■ **ACTIVITY**
When the line containing "待ち受けるホストの設置には向きません。また、同時利用可能なNAT" is found in the data below, copy it and each line after it through the line containing "v2サービスのサービスホストにフロートリンクのネームサーバが含ま", exactly and with no others.
--------
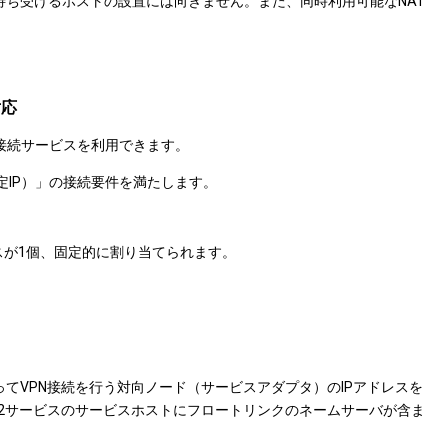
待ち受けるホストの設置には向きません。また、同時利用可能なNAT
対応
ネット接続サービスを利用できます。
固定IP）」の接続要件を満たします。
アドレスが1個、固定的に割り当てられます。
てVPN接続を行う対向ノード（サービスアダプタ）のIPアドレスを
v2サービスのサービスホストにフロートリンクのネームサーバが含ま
--------
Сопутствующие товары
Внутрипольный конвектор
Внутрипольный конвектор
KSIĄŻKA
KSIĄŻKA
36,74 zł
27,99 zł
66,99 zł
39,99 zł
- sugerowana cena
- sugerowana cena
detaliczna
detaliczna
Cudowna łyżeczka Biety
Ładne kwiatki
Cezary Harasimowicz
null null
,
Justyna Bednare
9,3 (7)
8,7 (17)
--------
■ **SOLUTION TO THIS EXERCISE**
待ち受けるホストの設置には向きません。また、同時利用可能なNAT
対応
ネット接続サービスを利用できます。
固定IP）」の接続要件を満たします。
アドレスが1個、固定的に割り当てられます。
てVPN接続を行う対向ノード（サービスアダプタ）のIPアドレスを
v2サービスのサービスホストにフロートリンクのネームサーバが含ま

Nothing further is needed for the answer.